当社は、自動車排ガスに含まれるNOxやCOなどを測定する車載型排ガス測定装置の新型「OBS-ONE」を開発し、7月に受注開始します。車載型としては世界最小(*1)で、分析計の小型化や独自の排ガス計測技術の採用により、搭載する計測システムの消費電力および重量を50%削減。欧州では2017年から公道走行時の排ガス規制において、世界で初めて大型車だけでなく乗用車にも対象範囲が拡大します(*2)。これにより、測定装置の市場規模は2年で倍増すると言われています。当社は主力製品の大型排ガス測定装置に加えて、小型軽量な車載型を提供することで、自動車メーカーや公的機関などで多様化する測定ニーズに対応します。2017年度までに当該製品において累計売上高40億円をめざします。

 

自動車排ガス規制の動向

地球環境問題への意識向上とともに、工場や自動車からの排ガス削減の動きが世界的に活発化しています。特に欧州諸国では、PM(粒子状物質)およびNOxの大気環境基準の達成が困難との報告(*3)がなされ、その原因の1つとして自動車排ガスの測定試験室における排出量と実路排ガスの排出量との乖離が指摘されています。欧州規制当局は、排出源の自動車に対する排ガス規制の強化を予定しており、今年9月からNOxを従来比で55%の削減を求める排ガス規制EURO6b(*4)を導入し、さらに2017年には乗用車の型式認証要件として、世界で初めて実路排ガス測定が義務づけられる予定です。欧州をはじめとして、PM やNOxなどの排出源をコントロールする動きが広がる中で、当社は多様な測定ニーズに対応する排ガス計測システムを提供することで、地球環境保全に向けた技術開発に貢献します。

 

自動車計測システム事業について

当社は、エンジン排ガス測定分野のパイオニアとして、排ガス規制や自動車開発の要求に応じ、最新の技術の測定装置をグローバルに提供してきました。世界の国家認証機関や主要自動車メーカーで採用され、性能とサービス面の信頼性により世界シェア80%を占め、デファクトスタンダードとなっています。
車載型排ガス測定装置については、2002年に世界で初めて市場投入して以降、米国での使用過程の大型車に対する実路排ガス規制に対応する計測システムとして提供してきました。
欧州における世界初の乗用車を対象とする実路排ガス規制の導入に伴い、環境負荷の少ないガソリン車やハイブリッド車などの研究開発が一層活発化すると期待されます。

 

OBS-ONEの特長

  1. 車載型分析計として世界最小を実現し、重量及び消費電力を最大50%削減
    小型分析計の開発や特許を持つ排ガス計測技術の採用、分析計をモジュール化をするなど、測定精度や耐震性能はそのままに既存製品比で6%の小型化。

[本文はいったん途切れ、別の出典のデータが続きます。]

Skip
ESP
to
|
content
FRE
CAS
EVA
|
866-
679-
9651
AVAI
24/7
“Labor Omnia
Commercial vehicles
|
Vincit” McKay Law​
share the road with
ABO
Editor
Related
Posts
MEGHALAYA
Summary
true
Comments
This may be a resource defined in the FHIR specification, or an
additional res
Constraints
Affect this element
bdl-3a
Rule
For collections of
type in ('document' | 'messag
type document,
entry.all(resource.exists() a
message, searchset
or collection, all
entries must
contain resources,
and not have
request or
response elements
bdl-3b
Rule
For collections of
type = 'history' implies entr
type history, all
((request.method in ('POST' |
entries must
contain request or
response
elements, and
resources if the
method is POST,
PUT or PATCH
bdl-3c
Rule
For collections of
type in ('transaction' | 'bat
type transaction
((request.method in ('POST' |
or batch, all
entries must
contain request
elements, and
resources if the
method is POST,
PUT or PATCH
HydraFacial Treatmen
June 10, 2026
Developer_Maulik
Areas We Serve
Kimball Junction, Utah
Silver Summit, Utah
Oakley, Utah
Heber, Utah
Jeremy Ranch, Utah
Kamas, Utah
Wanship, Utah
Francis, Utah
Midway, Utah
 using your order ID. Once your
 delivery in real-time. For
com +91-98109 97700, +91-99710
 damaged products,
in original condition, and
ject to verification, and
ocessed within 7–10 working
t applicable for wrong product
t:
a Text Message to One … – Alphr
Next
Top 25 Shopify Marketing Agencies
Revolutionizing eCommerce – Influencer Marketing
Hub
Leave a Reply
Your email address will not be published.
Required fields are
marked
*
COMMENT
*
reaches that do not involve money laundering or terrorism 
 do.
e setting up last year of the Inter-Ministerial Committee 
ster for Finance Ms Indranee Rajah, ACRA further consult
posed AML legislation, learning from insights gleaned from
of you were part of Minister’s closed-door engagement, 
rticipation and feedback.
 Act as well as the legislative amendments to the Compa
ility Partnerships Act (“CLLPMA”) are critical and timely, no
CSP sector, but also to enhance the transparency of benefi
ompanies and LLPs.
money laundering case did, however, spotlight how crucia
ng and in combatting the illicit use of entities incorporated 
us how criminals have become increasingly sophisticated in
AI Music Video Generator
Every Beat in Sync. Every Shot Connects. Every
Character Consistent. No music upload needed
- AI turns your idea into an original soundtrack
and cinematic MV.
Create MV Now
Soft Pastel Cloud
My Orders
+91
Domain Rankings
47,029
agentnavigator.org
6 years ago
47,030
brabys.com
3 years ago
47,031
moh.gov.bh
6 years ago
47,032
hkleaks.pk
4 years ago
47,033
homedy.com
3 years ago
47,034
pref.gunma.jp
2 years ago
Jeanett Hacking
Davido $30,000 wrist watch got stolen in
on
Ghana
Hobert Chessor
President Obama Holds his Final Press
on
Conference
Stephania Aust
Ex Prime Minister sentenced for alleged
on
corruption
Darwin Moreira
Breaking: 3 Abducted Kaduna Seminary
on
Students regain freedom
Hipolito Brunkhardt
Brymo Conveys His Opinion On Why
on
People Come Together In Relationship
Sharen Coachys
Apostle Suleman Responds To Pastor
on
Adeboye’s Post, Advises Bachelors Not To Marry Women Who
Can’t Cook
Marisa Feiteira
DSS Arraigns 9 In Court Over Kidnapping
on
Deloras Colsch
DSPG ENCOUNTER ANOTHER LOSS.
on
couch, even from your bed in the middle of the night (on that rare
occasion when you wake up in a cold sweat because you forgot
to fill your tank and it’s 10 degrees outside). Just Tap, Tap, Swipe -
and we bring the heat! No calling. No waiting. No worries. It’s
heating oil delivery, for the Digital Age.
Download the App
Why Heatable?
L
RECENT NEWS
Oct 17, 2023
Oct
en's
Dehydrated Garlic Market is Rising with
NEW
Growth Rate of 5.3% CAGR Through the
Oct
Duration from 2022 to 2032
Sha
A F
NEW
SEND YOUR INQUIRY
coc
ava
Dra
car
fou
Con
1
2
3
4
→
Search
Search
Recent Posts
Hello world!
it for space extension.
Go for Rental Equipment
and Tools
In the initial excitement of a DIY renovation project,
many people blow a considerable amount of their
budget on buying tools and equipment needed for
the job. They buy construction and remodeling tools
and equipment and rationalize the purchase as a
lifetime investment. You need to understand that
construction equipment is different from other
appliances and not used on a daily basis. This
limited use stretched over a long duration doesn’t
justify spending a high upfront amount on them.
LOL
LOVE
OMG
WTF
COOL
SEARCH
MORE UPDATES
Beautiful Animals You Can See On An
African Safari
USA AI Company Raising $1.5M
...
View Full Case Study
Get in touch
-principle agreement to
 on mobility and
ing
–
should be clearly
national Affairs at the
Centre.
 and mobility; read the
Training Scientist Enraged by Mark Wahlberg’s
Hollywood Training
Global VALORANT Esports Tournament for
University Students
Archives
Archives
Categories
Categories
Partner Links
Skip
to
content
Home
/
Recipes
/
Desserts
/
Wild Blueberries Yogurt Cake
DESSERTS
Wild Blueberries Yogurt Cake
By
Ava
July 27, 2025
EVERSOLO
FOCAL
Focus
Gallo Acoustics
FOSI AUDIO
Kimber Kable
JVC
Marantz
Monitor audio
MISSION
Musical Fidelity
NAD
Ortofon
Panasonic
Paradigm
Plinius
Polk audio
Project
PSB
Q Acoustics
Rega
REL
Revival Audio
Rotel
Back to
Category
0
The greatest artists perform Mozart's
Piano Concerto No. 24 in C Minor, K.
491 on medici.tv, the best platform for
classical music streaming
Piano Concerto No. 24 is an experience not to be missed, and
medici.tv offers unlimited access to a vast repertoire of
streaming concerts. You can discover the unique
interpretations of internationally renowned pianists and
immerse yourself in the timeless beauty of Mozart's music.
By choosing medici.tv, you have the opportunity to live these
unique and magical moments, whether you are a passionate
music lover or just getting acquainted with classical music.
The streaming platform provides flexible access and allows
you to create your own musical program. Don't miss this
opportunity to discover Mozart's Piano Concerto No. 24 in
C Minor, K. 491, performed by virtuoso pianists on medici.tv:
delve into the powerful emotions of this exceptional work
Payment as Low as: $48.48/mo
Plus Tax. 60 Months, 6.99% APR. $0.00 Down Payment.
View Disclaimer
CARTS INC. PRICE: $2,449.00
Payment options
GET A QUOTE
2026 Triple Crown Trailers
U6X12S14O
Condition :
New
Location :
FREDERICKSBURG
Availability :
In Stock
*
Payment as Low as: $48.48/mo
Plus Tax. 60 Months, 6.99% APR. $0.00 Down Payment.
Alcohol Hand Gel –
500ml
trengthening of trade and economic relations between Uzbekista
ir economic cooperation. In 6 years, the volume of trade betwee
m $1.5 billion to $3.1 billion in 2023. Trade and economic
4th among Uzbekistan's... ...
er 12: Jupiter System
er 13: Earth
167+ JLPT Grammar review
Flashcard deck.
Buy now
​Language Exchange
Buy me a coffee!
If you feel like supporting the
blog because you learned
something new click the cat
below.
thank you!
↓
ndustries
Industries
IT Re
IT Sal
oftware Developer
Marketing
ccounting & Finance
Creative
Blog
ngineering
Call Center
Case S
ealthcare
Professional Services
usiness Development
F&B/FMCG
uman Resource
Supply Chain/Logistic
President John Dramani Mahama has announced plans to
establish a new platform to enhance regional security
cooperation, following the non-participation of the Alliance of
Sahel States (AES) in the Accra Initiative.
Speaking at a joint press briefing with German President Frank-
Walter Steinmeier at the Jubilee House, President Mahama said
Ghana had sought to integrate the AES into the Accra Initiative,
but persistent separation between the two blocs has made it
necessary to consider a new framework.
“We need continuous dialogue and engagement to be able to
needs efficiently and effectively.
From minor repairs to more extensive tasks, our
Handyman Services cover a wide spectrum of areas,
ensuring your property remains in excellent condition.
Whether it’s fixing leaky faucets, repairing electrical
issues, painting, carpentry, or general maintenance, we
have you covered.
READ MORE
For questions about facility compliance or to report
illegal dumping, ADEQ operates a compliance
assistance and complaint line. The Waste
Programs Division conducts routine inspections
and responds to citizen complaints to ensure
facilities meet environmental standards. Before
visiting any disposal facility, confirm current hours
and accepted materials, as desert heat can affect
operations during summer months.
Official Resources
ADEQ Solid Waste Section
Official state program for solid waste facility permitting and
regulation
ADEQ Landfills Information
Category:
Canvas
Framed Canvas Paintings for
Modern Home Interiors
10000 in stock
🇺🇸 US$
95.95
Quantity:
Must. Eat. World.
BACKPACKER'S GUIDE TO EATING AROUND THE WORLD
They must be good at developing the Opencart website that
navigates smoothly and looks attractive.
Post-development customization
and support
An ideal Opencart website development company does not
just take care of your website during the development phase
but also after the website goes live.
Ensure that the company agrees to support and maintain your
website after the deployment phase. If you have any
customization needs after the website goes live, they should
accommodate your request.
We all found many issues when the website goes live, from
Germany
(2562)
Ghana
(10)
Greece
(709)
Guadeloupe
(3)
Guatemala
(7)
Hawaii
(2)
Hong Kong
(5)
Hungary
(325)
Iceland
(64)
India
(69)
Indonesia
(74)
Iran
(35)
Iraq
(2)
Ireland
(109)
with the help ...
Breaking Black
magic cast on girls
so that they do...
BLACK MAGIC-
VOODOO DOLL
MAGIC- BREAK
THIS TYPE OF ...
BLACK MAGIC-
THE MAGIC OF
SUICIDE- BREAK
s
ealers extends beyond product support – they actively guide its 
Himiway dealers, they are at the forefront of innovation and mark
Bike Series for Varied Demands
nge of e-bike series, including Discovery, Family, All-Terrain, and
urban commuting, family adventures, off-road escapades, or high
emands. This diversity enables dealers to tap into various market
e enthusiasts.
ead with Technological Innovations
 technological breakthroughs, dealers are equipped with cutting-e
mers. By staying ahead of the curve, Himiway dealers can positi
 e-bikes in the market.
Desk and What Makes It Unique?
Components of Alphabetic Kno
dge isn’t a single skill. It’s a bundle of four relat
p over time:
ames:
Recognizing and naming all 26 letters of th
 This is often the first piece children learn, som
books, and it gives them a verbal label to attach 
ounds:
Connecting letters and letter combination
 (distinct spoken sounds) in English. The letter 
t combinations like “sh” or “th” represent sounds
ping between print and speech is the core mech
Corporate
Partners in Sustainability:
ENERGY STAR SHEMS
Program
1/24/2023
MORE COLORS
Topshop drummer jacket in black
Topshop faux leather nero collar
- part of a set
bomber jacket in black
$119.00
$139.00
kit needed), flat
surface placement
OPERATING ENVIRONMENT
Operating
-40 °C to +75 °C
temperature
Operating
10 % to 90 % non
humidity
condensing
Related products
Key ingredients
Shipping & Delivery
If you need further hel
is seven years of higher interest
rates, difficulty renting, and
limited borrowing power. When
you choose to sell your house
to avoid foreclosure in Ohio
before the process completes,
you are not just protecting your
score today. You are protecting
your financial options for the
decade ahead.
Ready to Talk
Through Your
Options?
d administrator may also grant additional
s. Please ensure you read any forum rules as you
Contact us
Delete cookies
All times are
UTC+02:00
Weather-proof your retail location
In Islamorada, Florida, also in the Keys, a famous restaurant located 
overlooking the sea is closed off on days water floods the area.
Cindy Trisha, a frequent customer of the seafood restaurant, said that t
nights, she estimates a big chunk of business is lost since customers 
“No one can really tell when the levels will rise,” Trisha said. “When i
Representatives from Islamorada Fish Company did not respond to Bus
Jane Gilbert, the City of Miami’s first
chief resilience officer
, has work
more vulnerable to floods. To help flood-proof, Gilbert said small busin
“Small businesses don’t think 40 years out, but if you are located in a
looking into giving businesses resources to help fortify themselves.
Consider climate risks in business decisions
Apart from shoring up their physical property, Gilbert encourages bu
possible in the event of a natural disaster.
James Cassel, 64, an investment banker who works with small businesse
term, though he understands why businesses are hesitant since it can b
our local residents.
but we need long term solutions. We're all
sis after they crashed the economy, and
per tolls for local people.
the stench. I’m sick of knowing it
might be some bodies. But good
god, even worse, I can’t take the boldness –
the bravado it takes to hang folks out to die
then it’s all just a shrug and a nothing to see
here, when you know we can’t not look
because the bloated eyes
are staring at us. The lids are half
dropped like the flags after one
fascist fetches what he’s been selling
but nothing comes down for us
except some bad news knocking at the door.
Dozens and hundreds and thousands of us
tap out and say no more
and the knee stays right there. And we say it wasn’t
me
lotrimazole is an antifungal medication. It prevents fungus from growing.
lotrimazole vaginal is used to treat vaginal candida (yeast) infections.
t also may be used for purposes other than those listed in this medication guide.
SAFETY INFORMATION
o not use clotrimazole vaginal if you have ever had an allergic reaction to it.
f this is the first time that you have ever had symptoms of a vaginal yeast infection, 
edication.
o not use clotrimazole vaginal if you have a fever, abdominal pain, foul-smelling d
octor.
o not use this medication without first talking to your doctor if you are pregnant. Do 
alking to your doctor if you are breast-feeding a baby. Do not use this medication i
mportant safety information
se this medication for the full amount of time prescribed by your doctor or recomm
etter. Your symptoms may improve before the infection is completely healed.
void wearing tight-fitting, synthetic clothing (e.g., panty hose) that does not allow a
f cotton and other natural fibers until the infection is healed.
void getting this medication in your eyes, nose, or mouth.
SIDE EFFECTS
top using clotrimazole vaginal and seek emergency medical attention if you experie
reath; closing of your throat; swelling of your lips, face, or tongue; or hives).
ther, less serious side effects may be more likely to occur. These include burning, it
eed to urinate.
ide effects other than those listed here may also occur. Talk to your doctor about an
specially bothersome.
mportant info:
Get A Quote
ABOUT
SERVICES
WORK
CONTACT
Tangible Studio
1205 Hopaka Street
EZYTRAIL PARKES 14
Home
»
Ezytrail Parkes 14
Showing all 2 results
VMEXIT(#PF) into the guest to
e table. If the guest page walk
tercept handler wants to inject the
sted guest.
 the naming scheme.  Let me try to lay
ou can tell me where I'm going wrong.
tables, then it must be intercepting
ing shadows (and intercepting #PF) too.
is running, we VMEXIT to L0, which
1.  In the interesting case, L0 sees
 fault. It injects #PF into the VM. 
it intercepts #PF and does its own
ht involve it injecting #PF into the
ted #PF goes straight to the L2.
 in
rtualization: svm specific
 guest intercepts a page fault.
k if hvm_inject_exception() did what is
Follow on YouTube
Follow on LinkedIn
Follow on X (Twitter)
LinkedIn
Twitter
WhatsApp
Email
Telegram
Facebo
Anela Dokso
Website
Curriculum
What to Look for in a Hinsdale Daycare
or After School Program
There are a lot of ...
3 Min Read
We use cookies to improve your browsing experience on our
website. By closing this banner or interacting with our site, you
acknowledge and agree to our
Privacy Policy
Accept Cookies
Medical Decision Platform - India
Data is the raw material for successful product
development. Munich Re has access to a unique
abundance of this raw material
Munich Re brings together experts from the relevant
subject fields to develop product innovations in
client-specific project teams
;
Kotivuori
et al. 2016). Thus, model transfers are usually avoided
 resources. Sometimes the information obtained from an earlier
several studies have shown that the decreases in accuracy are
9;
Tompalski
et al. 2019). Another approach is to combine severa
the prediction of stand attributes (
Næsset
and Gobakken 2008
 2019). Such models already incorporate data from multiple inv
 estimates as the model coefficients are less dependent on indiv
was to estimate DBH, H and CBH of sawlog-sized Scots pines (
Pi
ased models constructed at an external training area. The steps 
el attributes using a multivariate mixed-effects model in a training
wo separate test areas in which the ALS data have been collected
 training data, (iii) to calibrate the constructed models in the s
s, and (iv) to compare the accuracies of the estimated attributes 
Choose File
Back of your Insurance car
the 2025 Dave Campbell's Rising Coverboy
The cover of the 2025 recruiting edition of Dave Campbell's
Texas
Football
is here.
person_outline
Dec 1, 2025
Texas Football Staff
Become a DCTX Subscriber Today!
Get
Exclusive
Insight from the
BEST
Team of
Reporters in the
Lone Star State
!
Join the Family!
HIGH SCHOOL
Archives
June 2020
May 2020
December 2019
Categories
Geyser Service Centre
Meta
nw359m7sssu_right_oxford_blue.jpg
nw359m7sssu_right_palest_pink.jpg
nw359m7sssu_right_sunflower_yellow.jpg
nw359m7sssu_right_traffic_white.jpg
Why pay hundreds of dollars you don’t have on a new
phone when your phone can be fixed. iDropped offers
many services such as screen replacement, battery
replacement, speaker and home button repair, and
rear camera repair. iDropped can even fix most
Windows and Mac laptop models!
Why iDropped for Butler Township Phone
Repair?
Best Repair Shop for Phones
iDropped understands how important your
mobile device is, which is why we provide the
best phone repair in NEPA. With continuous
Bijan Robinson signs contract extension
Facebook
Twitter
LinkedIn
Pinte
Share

バッテリーなどを含めた測定システムの重量及び消費電力も同比で最大50%削減を実現。
  2. 拡張性が高いシステムを搭載し、多様な測定ニーズに対応
    当社の自動車排ガス測定装置シリーズの統合計測プラットフォームを搭載し、現在開発中のPM測定装置にも適応する拡張性をもつ。また、排ガス規制対応や開発用途で計測データを管理・解析するアプリケーションを提供し、多様な測定ニーズに対応。

 

車載型排ガス測定装置「OBS-ONE」製品写真

 

製品概要

寸法・質量標準仕様:350(W)×470(D)×330(H)mm・32 kg
測定成分CO、CO2、NOx、NO2 オプション:THC(炭化水素)
測定原理非分散型赤外線分析、化学発光法、水素炎イオン化法など
本体機能排ガス分析、校正ガス供給、測定データ後処理など
用途認証試験、エンジン研究開発、触媒評価試験
顧客公官庁、主要自動車メーカー、触媒装置メーカーなど

用語解説

(*1)世界最小とは
乗用車の規制対象となる排ガス4成分(CO、CO2、NOx、NO2)の測定装置で世界最小。(自社調べ 2014年5月現在)

(*2)2017年導入予定の排ガス規制
欧州で2017年9月より導入予定の世界初の乗用車を対象とした排ガス規制。型式認定要件として、実路での排ガスを定量的に解析する規制手法が用いられる予定。

(*3) 大気環境基準の達成が困難との報告
JRC Scientific and Technical Reports EUR 24697 EN – 2011参照(欧州委員会の共同研究センター 発行)

(*4)EURO6b
欧州で2014年9月より導入予定の世界で最も排ガス削減が求められる排ガス規制。特に、ディーゼル車から排出されるNOxを従来比55%削減が規定されている。